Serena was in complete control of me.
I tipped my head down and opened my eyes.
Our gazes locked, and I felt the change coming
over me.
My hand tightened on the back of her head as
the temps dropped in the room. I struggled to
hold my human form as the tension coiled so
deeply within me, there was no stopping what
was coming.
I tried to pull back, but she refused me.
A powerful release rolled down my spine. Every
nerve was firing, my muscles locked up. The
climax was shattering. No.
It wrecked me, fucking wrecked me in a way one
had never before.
########
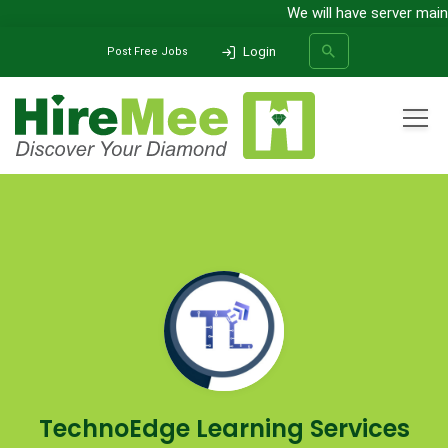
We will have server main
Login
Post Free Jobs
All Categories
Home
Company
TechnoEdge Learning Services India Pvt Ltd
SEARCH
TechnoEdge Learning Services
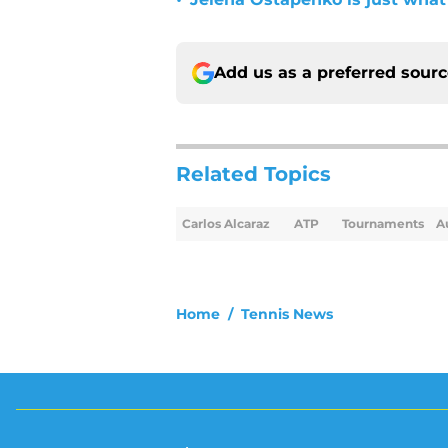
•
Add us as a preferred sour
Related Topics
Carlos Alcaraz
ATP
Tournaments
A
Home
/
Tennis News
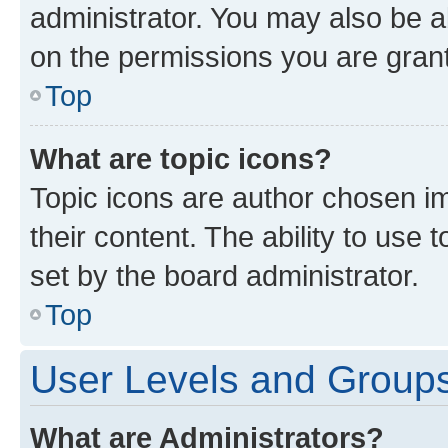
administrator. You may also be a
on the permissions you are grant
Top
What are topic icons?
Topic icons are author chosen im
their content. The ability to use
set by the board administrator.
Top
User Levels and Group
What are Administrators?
########
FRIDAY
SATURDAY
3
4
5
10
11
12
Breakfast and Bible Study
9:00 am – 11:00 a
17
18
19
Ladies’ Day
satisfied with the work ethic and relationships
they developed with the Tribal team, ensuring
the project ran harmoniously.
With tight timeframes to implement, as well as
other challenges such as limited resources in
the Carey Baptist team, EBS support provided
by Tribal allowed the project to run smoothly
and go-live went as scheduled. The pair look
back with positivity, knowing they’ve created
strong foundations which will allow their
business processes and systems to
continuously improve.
########
» What is needed:
Scan the listing above and work out how many of its lines contain the word "Services". Report only that number.

» Response:
2